■ **Requirement**
Report how many lines in the data below hold "Website", with no other words.
-------- Source material
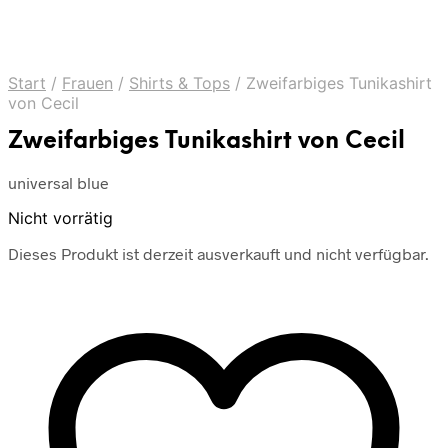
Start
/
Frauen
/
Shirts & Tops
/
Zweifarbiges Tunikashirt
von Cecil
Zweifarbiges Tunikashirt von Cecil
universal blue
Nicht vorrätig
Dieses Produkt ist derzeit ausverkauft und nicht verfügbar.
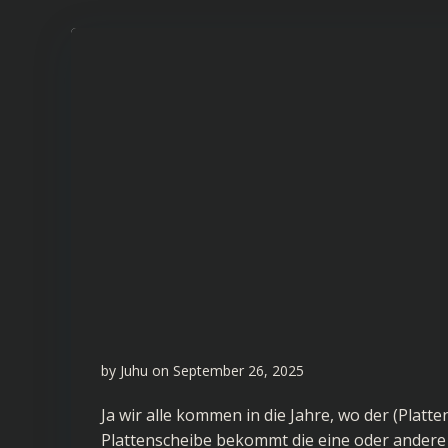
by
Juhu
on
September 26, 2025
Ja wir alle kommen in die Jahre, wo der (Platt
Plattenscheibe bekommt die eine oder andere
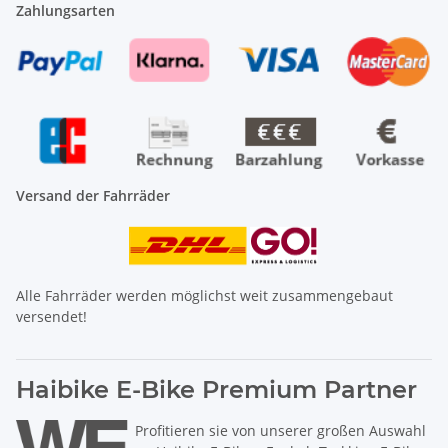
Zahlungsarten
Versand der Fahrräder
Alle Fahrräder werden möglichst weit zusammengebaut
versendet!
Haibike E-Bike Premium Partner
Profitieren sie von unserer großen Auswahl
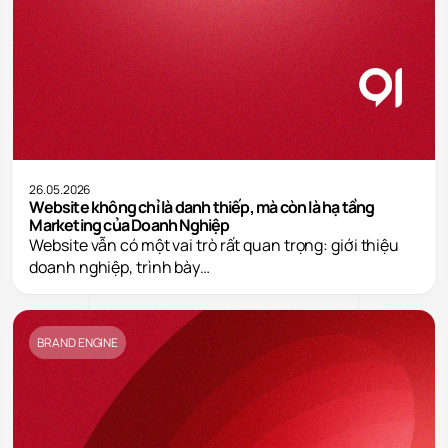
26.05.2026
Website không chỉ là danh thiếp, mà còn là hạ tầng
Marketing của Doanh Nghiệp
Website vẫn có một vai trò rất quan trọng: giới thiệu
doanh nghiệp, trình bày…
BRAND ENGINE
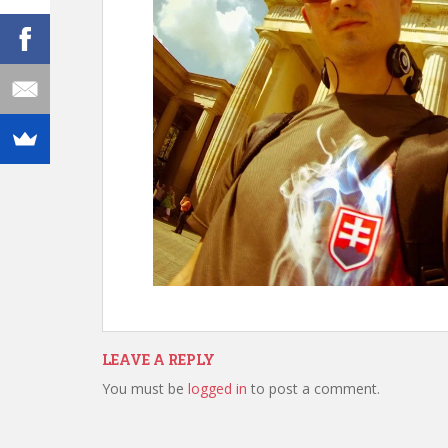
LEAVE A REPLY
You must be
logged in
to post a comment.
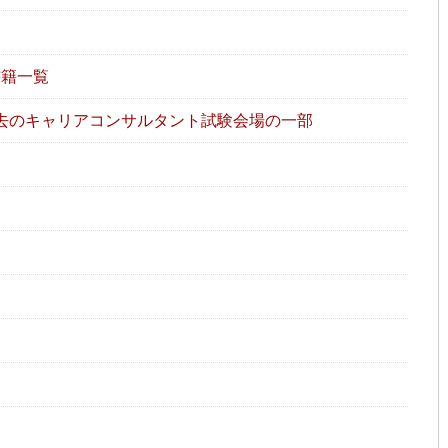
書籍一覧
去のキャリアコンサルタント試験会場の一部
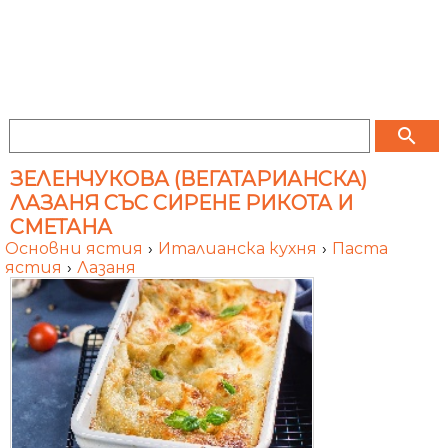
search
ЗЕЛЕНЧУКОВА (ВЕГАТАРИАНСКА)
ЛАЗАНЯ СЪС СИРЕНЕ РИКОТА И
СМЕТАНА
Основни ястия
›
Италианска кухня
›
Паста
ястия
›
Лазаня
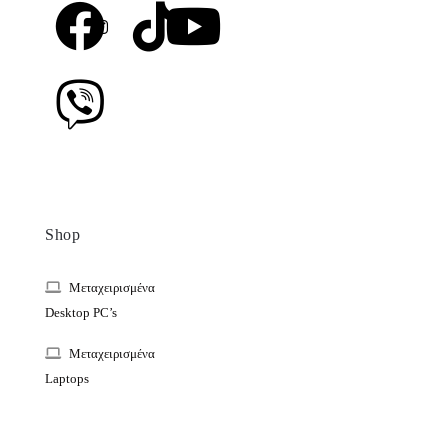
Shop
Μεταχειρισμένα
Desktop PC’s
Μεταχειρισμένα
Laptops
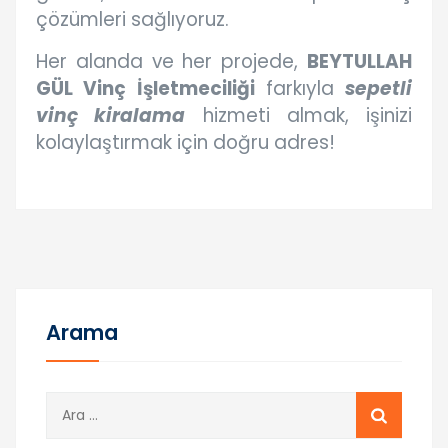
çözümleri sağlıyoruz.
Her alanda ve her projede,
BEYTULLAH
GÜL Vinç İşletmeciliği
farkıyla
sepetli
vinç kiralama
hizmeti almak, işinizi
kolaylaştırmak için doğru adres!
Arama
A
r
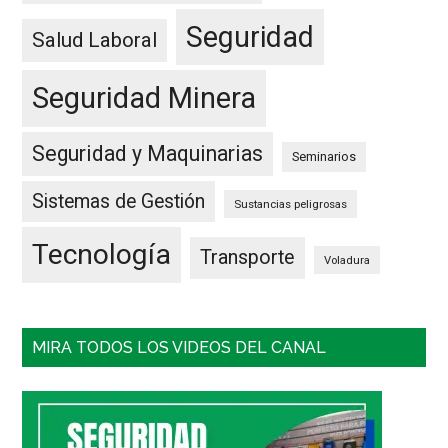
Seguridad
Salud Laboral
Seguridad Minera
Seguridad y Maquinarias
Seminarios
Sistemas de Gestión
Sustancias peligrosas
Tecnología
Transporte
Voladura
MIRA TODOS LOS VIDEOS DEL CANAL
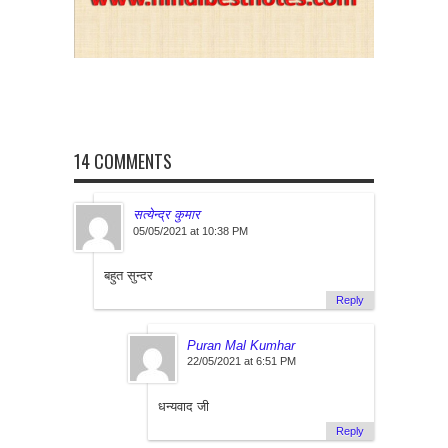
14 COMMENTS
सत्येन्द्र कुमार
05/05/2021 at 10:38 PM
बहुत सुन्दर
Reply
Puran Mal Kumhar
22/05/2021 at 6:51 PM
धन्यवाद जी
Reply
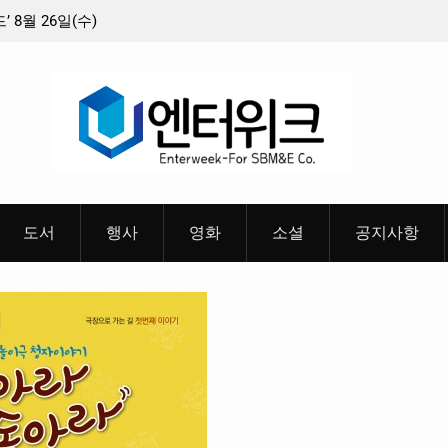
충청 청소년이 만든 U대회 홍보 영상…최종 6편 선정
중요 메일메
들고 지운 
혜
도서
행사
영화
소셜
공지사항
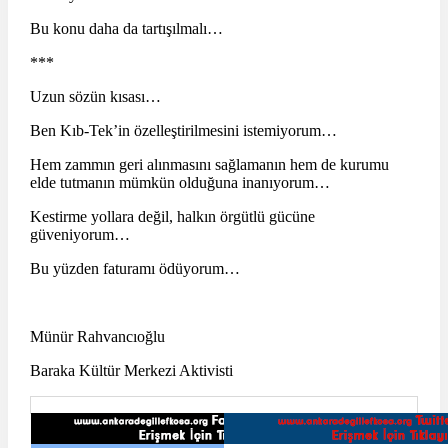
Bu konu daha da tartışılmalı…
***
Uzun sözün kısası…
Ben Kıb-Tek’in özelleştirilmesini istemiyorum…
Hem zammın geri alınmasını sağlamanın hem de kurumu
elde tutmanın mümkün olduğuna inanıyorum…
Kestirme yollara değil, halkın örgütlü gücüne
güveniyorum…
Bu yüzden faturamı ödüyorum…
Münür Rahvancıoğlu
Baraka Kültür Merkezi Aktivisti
----------------
■ **Answer**
2